- Education: University of Waterloo
- Scientific career
- Fields: Graph theory Computer science
- Workplaces: University of Manitoba
- Doctoral advisor: Ronald C. Read

= William Lawrence Kocay =

Canadian academic

William Lawrence Kocay is a Canadian professor at the department of computer science at St. Paul's College of the University of Manitoba and a graph theorist. He is known for his work in graph algorithms and the reconstruction conjecture and is affectionately referred to as "Wild Bill" by his students. Bill Kocay is a former managing editor (from Jan 1988 to May 1997) of Ars Combinatoria, a Canadian journal of combinatorial mathematics, is a founding fellow of the Institute of Combinatorics and its Applications.
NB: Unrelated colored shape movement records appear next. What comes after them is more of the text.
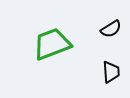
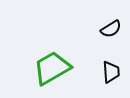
green trapezoid: moved 24 px down; rotated 9 degrees counterclockwise
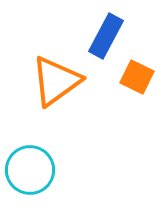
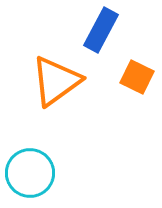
blue rectangle: moved 5 px left, 6 px up
cyan circle: moved 3 px down
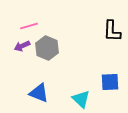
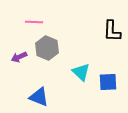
pink line: moved 5 px right, 4 px up; rotated 18 degrees clockwise
purple arrow: moved 3 px left, 11 px down
blue square: moved 2 px left
blue triangle: moved 4 px down
cyan triangle: moved 27 px up
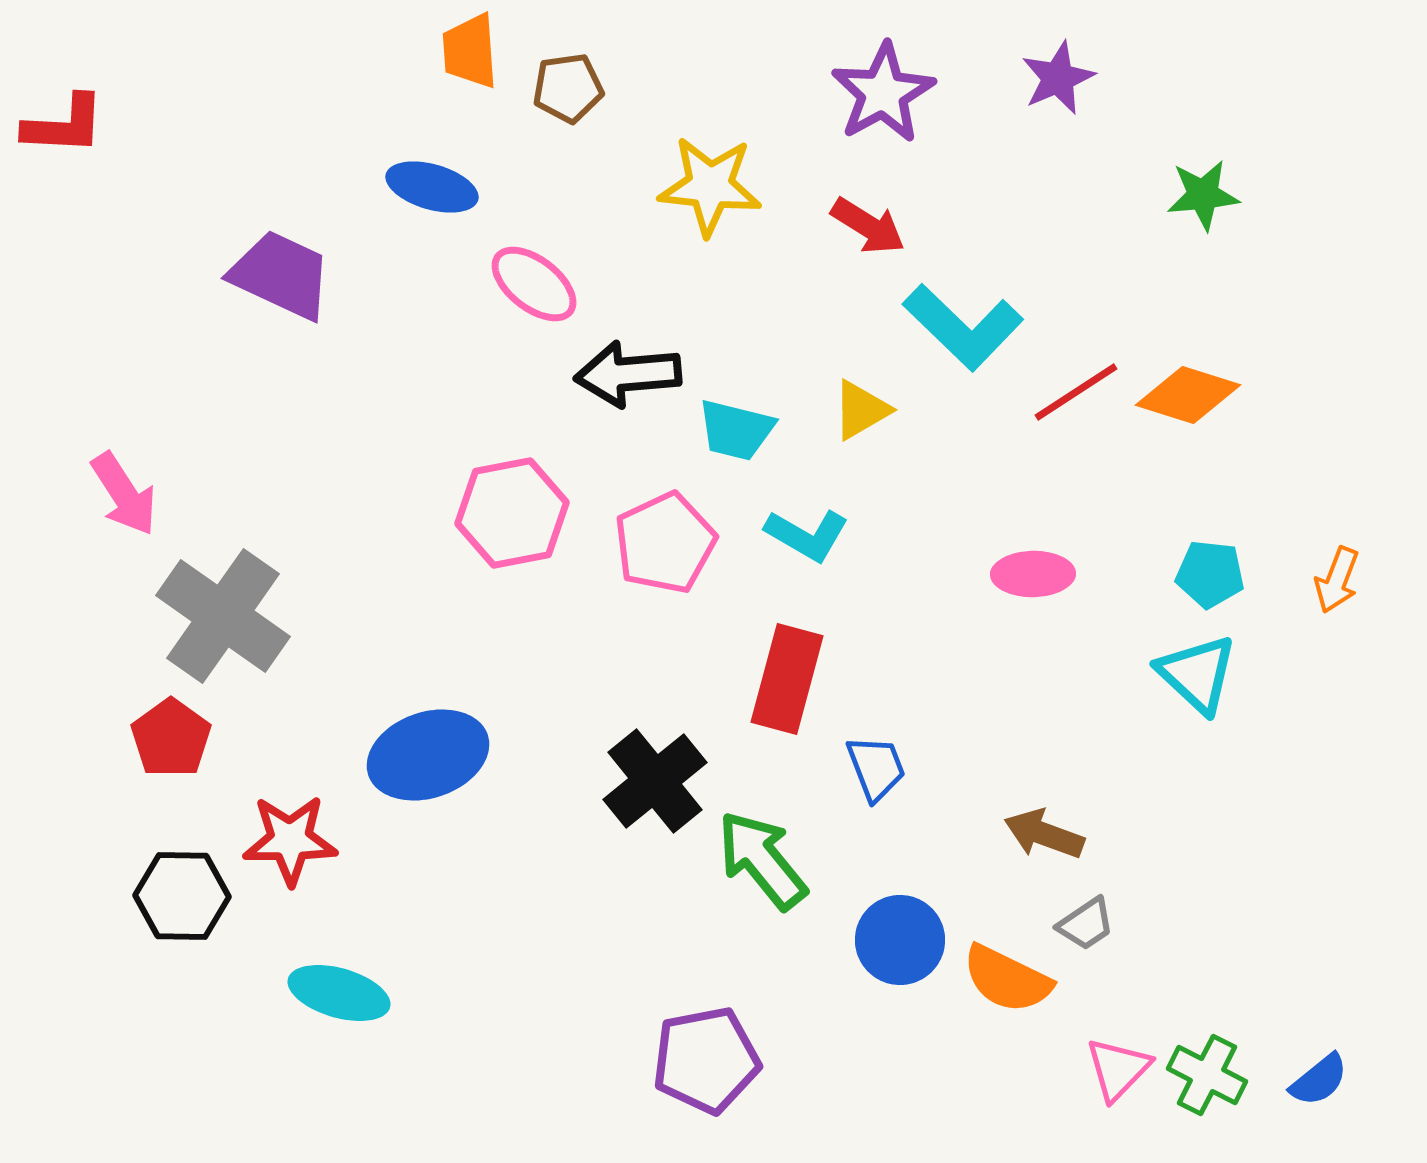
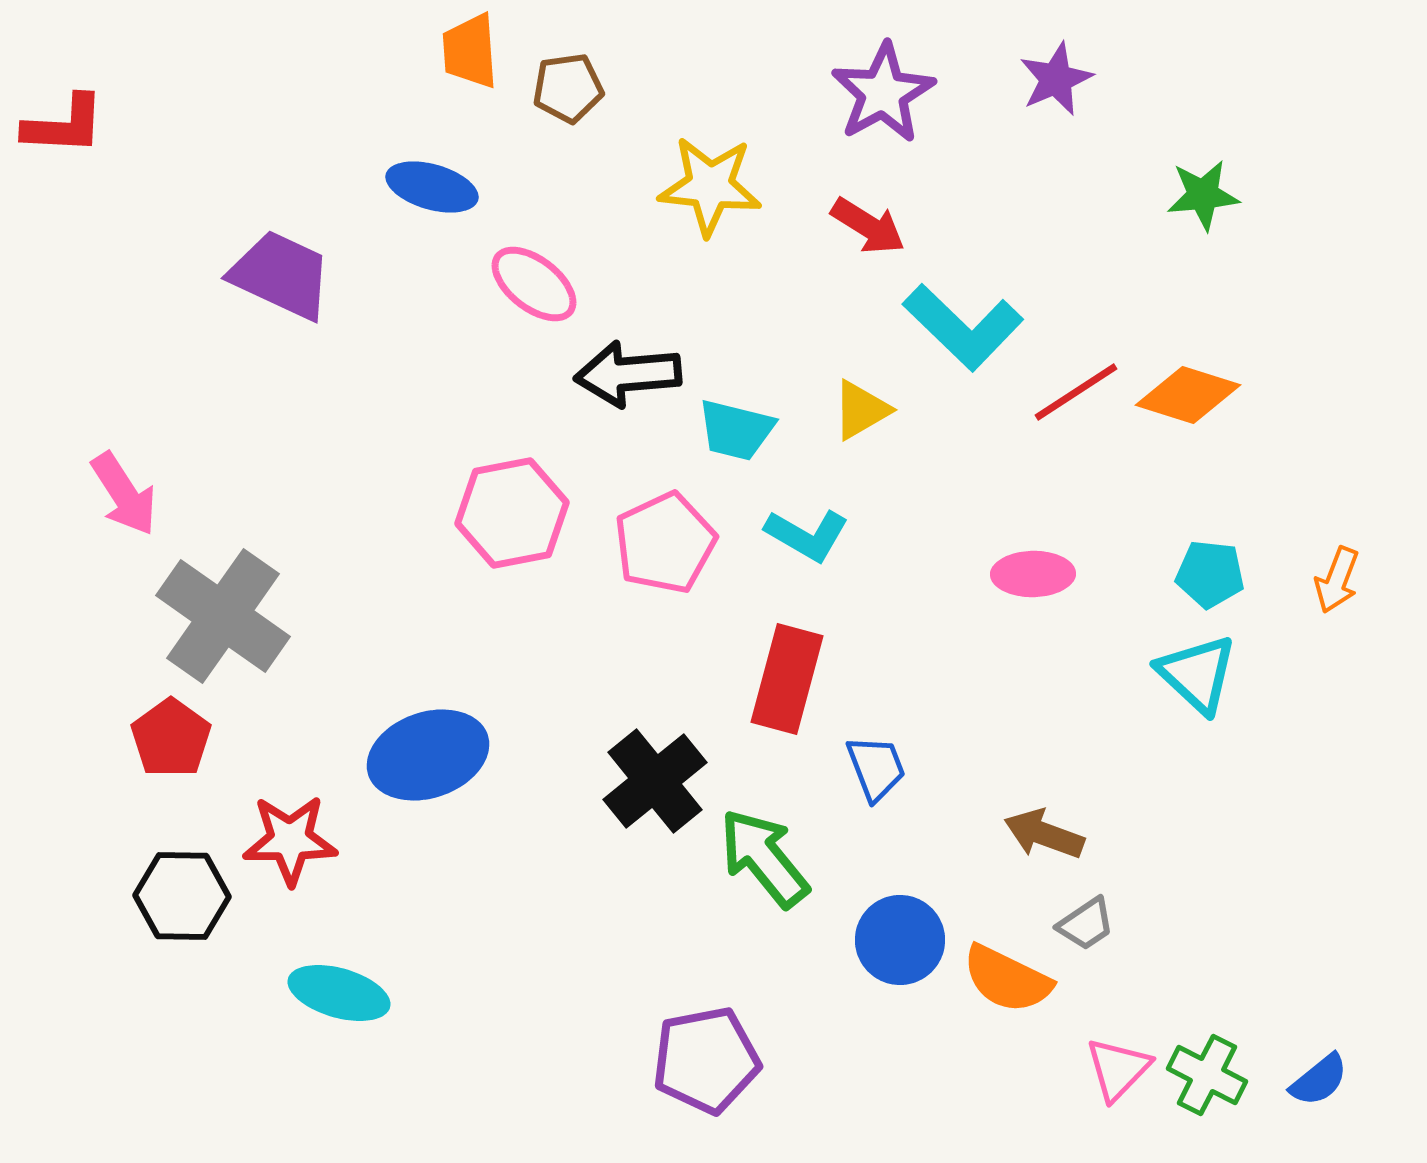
purple star at (1058, 78): moved 2 px left, 1 px down
green arrow at (762, 860): moved 2 px right, 2 px up
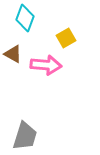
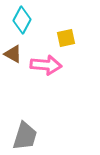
cyan diamond: moved 3 px left, 2 px down; rotated 8 degrees clockwise
yellow square: rotated 18 degrees clockwise
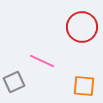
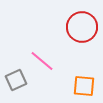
pink line: rotated 15 degrees clockwise
gray square: moved 2 px right, 2 px up
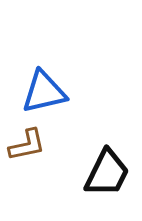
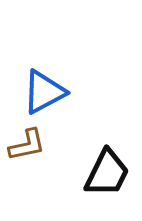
blue triangle: rotated 15 degrees counterclockwise
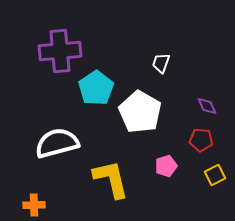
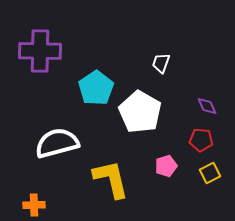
purple cross: moved 20 px left; rotated 6 degrees clockwise
yellow square: moved 5 px left, 2 px up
His research interests include algorithms for graphs, the development of mathematical software, the graph reconstruction problem, the graph isomorphism problem, projective geometry, Hamiltonian cycles, planarity, graph embedding algorithms, graphs on surfaces, and combinatorial designs.

==Publications==
- Some new methods in reconstruction theory, W. L. Kocay – Combinatorial mathematics, IX (Brisbane, 1981), LNM
- Some NP-complete problems for hypergraph degree sequences, CJ Colbourn, WL Kocay, DR Stinson – Discrete Applied Mathematics, 1986 – portal.acm.org

==Books and software package==
- Graphs, algorithms, and optimization By William Kocay, Donald L. Kreher, Published 2004, CRC Press, 483 pages
- Groups and graphs – A mainly Mac OS X software package for graphs, digraphs, combinatorial designs, projective configurations, polyhedra, graph embeddings in the torus and projective plane, and automorphism groups. It also constructs fractals.